- Region: Vokeo and Koil islands, East Sepik Province, Papua New Guinea
- Native speakers: 1,600 (2003)
- Language family: Austronesian Malayo-PolynesianOceanicWestern OceanicSchoutenKairiru–ManamManamWogeo; ; ; ; ; ; ;

Language codes
- ISO 639-3: woc
- Glottolog: woge1237
- ELP: Wogeo

= Wogeo language =

Austronesian language spoken in New Guinea

Wogeo (Vokeo) is an Austronesian language of northeast New Guinea. It is spoken on Koil and Vokeo islands of Wewak Islands Rural LLG.

== Morphophonology ==

=== Consonants ===

|  | Labial | Coronal | Palatal | Velar |
|---|---|---|---|---|
| Nasal | m | n | ɲ | ŋ |
| Stop | b | t d |  | k g |
| Fricative | f | s |  |  |
| Approximant | ʋ | l | j |  |
| Rhotic |  | r |  |  |

=== Vowels ===

|  | Front | Back |
|---|---|---|
| Close | i | u |
| Mid | e | o |
| Open | a |  |

Words in Wogeo have lexical stress—it creates both lexical and grammatical distinctions, primarily realized through lengthening and changing the quality of the stressed vowel. The accent can be on the penultimate or ultimate syllable, with the penultimate accent considered unmarked. Compare lima [ˈɫ̺ɪːmɐʔ] ‘hand’ with limá [ɫ̺ɪˈmaʔ] ‘his/her hand’.

Vowel assimilation in Wogeo occurs mainly within word forms, with total or partial assimilation of tongue height. Elisions of vowels are morphologically and somewhat lexically determined.

Verbal reduplication in Wogeo expresses imperfective aspect and can take different forms depending on the phonological structure of the verb.
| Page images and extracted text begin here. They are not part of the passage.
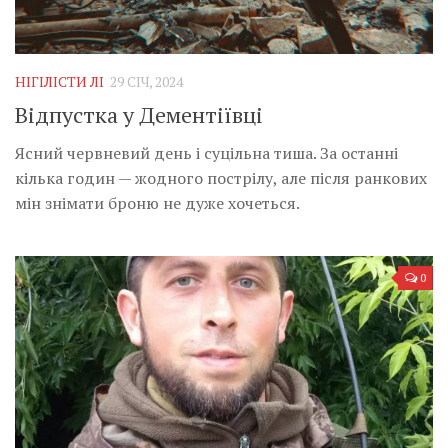
НІГІЛІСТИ ЛІ
29 СІЧ, 2024
Відпустка у Дементіївці
Ясний червневий день і суцільна тиша. За останні
кілька годин — жодного пострілу, але після ранкових
мін знімати броню не дуже хочеться.
0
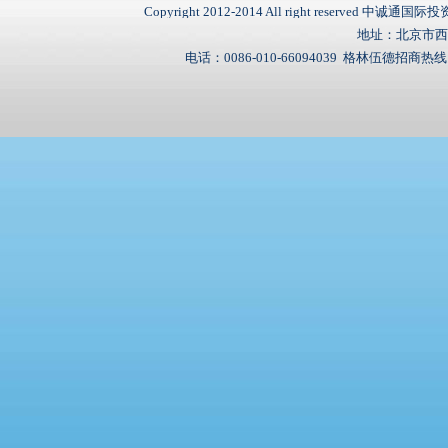
Copyright 2012-2014 All right reserved
地址：北京市西城
电话：0086-010-66094039 格林伍德招商热线：00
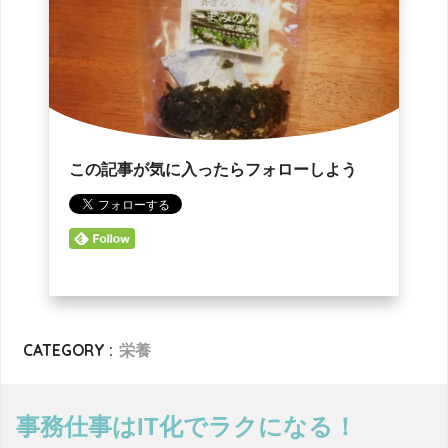
この記事が気に入ったらフォローしよう
CATEGORY :
栄養
事務仕事はIT化でラクになる！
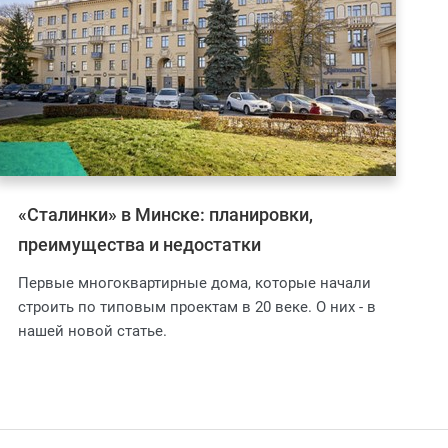
«Сталинки» в Минске: планировки,
преимущества и недостатки
Первые многоквартирные дома, которые начали
строить по типовым проектам в 20 веке. О них - в
нашей новой статье.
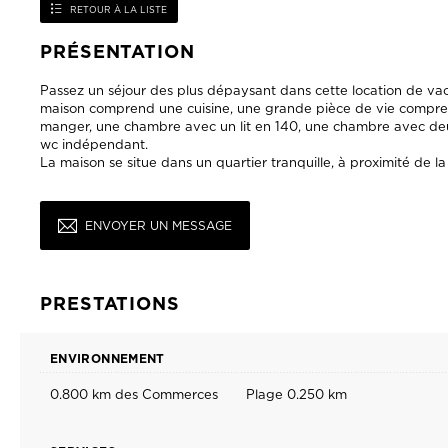
Passez un séjour des plus dépaysant dans cette location de vaca
maison comprend une cuisine, une grande pièce de vie comprena
manger, une chambre avec un lit en 140, une chambre avec deux l
wc indépendant.
La maison se situe dans un quartier tranquille, à proximité de 
ENVOYER UN MESSAGE
PRESTATIONS
ENVIRONNEMENT
0.800 km des Commerces
Plage 0.250 km
SERVICES
Forfait ménage 50€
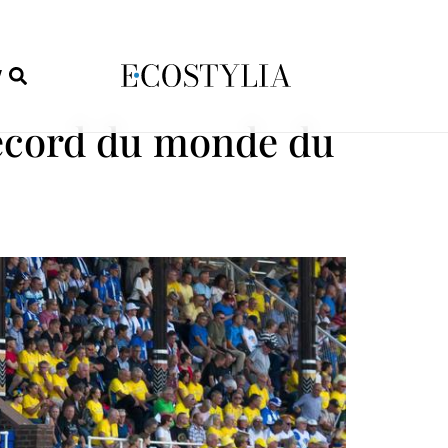
W
record du monde du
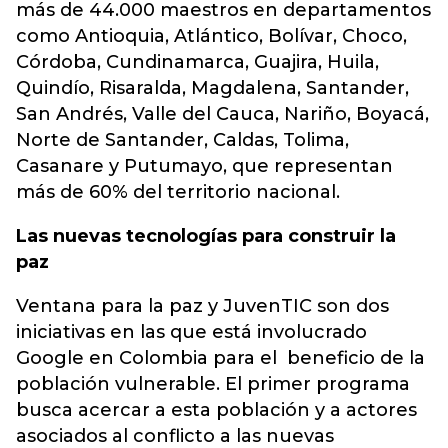
más de 44.000 maestros en departamentos
como Antioquia, Atlántico, Bolívar, Choco,
Córdoba, Cundinamarca, Guajira, Huila,
Quindío, Risaralda, Magdalena, Santander,
San Andrés, Valle del Cauca, Nariño, Boyacá,
Norte de Santander, Caldas, Tolima,
Casanare y Putumayo, que representan
más de 60% del territorio nacional.
Las nuevas tecnologías para construir la
paz
Ventana para la paz y JuvenTIC son dos
iniciativas en las que está involucrado
Google en Colombia para el beneficio de la
población vulnerable. El primer programa
busca acercar a esta población y a actores
asociados al conflicto a las nuevas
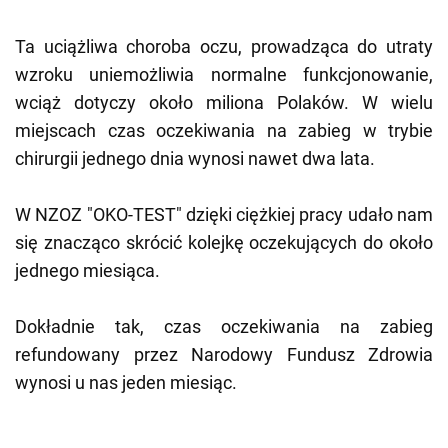
Ta uciążliwa choroba oczu, prowadząca do utraty
wzroku uniemożliwia normalne funkcjonowanie,
wciąż dotyczy około miliona Polaków. W wielu
miejscach czas oczekiwania na zabieg w trybie
chirurgii jednego dnia wynosi nawet dwa lata.
W NZOZ "OKO-TEST" dzięki ciężkiej pracy udało nam
się znacząco skrócić kolejkę oczekujących do około
jednego miesiąca.
Dokładnie tak, czas oczekiwania na zabieg
refundowany przez Narodowy Fundusz Zdrowia
wynosi u nas jeden miesiąc.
Adjectival reduplication in Wogeo is a common phenomenon, with reduplicated adjectives being more prevalent than non-reduplicated ones. There are also traces of an older adjectival reduplication pattern in certain lexemes, where the reduplication is fully lexicalized, and no longer recognized as such by speakers.

Reduplicated nouns are less common than reduplicated adjectives or verbs, and they serve either to denote 'affiliation/similarity' or to express 'continuous/discrete plurality'. Some proper names also show traces of old reduplication processes.